There are 5 distinct periods over which growth in real GDP moved further and further away from growth in real disposable income. All are associated with monetary accommodation periods post-recessions, and all are associated with increasing post-recession financialization of the U.S. economy and financial or real estate asset booms.

Interestingly, the current rate of acceleration in the gap between economic growth and disposable income growth is... underwhelming. It pales in comparison to what was witnessed in the 1980s, 1990s and 2000s. To see this, consider the chart showing this gap by itself:


Despite our commonly-expressed public, media and analysts' perceptions of the declining share of economic growth going to disposable personal incomes being a new (current) phenomena, the reality of historical data paints a different picture. Most of declines in the share of economic activity accruing to wages, bonuses and investment and retirement incomes have taken place in previous decades, with the ratio of real GDP to real disposable income being relatively stable from the start of 2013 on. Prior to that rate of the decline in the relative share of disposable income has been less sharp from 1999 through 2012, when compared against all other decades.

The debasement of real incomes has been a steady and historical continuous process over the last 60 years.

4/8/18: Collapsed Labor Share of Economy 1947-2016


The frightening fate of the U.S. labor is best highlighted by the share of labor in economic output. Fred database only provides the data through 2014, and then stops. BLS provides data through 3Q 2016, and then stops. No one bothers to measure the contribution of the largest factor of production to the economy any more. Here is the BLS data:


The share of labor contribution in total economic output has, basically, collapsed. The slide started with the technological revolutions of the 1960s and 1970s, followed by computerization and supply chain management revolutions of the 1980s and 1990s. But the real collapse took place starting with 2002 post-dot.Com bust. Despite the tight labor markets and very low unemployment, labor share never really recovered from this decimation.

If this chart offers a stark cross-reference to socio-political environment we are living in today, such cross-referencing is not ad hoc. Labor is what we, people, have to supply in return for the life's necessities and luxuries. For the majority of us, it is ALL that we can supply.  Even our assets, such as homes and pensions savings are, ultimately, tied to labor, not to capital, because their performance is linked to our peers' labor-paid demand. A middle class house is an asset to other middle class households. It is not an asset to the jet-set shopping for homes in the Hamptons.
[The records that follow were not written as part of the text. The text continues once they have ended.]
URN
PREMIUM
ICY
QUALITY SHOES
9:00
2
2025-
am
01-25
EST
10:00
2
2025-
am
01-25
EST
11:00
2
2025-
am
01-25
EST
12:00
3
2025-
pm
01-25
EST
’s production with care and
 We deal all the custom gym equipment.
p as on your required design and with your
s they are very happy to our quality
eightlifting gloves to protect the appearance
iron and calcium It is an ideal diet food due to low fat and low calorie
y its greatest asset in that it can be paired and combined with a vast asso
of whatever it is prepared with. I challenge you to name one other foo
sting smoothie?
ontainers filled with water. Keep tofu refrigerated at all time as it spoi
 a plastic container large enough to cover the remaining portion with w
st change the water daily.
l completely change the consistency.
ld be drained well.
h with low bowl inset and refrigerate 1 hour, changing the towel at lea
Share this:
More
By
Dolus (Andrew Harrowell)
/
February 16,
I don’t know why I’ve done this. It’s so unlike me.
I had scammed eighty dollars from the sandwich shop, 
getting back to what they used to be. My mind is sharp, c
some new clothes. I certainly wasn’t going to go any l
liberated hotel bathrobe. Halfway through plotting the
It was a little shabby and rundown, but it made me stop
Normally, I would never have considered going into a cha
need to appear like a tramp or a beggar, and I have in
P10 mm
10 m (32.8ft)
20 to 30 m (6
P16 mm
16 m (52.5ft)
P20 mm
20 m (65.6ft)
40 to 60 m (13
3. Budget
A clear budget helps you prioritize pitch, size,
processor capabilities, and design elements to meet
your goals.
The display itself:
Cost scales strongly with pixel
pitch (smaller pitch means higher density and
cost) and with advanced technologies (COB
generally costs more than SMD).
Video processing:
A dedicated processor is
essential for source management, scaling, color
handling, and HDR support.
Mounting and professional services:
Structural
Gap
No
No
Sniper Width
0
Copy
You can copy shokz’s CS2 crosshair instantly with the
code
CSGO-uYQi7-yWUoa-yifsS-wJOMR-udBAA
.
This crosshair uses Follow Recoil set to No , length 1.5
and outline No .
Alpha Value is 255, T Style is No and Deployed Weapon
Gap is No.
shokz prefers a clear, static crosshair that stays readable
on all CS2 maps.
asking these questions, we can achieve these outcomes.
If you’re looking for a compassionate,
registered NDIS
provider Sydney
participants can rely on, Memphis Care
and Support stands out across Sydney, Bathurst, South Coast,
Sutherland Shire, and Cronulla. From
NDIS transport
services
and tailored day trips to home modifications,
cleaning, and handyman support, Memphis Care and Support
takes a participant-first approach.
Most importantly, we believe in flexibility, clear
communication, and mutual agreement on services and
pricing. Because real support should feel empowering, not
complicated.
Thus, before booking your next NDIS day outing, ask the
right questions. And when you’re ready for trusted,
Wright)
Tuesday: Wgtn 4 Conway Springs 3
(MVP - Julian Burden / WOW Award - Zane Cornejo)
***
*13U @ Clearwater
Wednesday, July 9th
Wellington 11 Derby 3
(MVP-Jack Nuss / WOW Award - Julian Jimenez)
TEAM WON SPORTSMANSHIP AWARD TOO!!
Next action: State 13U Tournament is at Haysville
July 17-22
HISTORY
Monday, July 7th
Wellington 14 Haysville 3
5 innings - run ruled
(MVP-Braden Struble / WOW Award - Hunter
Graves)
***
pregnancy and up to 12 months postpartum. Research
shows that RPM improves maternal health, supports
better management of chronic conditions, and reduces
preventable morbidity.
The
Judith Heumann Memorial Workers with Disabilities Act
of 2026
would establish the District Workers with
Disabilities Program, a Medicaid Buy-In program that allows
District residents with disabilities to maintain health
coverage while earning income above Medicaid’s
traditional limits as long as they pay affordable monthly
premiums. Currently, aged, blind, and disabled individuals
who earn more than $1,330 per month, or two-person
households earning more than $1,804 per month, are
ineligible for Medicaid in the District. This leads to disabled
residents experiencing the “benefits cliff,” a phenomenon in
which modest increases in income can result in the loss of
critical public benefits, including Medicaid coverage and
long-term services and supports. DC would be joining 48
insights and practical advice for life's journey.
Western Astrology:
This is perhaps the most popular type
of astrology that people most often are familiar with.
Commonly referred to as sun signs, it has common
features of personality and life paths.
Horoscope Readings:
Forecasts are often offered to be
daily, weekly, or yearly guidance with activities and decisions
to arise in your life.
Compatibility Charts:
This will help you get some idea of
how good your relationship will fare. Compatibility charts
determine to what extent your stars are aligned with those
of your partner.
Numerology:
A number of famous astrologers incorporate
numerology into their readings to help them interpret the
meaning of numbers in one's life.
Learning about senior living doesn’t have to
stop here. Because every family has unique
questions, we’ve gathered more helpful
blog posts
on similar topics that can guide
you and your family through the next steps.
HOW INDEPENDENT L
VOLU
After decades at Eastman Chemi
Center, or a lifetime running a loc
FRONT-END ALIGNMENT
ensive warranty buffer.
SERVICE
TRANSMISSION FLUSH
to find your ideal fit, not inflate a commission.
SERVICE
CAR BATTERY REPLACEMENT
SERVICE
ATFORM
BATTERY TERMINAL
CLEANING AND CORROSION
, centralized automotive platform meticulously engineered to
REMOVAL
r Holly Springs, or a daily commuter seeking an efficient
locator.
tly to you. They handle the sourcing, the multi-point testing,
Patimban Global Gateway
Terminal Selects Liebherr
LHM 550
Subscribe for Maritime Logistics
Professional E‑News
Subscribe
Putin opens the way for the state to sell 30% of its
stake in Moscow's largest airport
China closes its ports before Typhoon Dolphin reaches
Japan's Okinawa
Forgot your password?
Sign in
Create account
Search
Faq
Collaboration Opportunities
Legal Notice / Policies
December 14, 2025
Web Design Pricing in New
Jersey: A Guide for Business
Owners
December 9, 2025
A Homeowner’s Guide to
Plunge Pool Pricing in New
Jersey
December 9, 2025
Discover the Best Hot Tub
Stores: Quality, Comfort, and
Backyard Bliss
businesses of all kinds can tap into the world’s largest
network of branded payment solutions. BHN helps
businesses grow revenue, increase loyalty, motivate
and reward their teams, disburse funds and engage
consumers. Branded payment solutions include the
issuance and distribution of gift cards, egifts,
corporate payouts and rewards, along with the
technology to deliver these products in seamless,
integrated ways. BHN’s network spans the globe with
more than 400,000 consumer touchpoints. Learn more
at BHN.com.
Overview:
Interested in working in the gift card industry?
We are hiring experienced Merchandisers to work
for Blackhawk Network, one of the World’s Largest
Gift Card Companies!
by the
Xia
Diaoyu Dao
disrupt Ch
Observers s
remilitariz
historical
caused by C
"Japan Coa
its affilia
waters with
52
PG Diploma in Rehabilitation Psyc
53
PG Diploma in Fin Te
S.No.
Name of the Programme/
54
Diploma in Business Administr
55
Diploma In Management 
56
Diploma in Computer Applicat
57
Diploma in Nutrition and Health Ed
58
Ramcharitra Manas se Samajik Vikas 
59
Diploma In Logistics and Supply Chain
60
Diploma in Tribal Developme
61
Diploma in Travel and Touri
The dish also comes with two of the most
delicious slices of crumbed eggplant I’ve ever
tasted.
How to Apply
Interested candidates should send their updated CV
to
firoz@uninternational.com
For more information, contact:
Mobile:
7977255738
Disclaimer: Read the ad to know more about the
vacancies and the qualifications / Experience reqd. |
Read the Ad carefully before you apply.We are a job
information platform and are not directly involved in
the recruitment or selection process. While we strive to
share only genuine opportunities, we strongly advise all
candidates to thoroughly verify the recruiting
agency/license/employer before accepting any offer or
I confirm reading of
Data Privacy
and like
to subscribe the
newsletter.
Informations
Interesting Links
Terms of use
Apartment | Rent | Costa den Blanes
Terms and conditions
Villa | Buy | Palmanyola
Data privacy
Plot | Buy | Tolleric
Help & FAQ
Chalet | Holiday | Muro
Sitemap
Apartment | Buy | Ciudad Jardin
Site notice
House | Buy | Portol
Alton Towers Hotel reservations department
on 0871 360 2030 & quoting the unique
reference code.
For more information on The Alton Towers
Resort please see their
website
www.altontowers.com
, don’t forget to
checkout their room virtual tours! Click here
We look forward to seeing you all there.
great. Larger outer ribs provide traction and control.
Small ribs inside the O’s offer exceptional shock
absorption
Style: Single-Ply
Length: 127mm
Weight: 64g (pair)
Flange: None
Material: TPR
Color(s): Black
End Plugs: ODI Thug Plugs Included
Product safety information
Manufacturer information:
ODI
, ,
When that demand collapses, as is currently happening in a number of rapidly ageing economies, real assets we hold turn out to be if not completely worthless (https://www.businessinsider.com/italian-town-free-homes-residents-2018-1), at least severely depressed in value (https://www.soa.org/Files/.../lit-review-popl-aging-asset-values-impact-pension.pdf).

So a decline in economic value added share accruing to labor is a transfer of income (and therefore wealth) from those who work for living to those who invest for living (invest in technology and/or financial assets). This game is a zero sum game even after we account for pensions funds and household investments: someone loses (labor), someone gains (investors). It is made even worse by higher taxes on labor and by transfers via monetary policy (Quantitative Easing).

The only way to offset such transfers is to vest labor with claims to financial returns. In other words, by providing workers with shares in the financial markets. Simply taxing and shifting income from higher earners to lower earners won't do the trick, because some higher earners are generating their income through labor (and human capital), while others are doing so through inherited and acquired financial assets. Taxing income of the latter implies taxing incomes of the former, which, in turn, depresses returns to investment in human capital (or, ultimately, returns to investment in labor).

Basic income structure of the future will have to achieve exactly that: create broad share ownership of financial instruments linked to financial and technological capital amongst those supplying labor.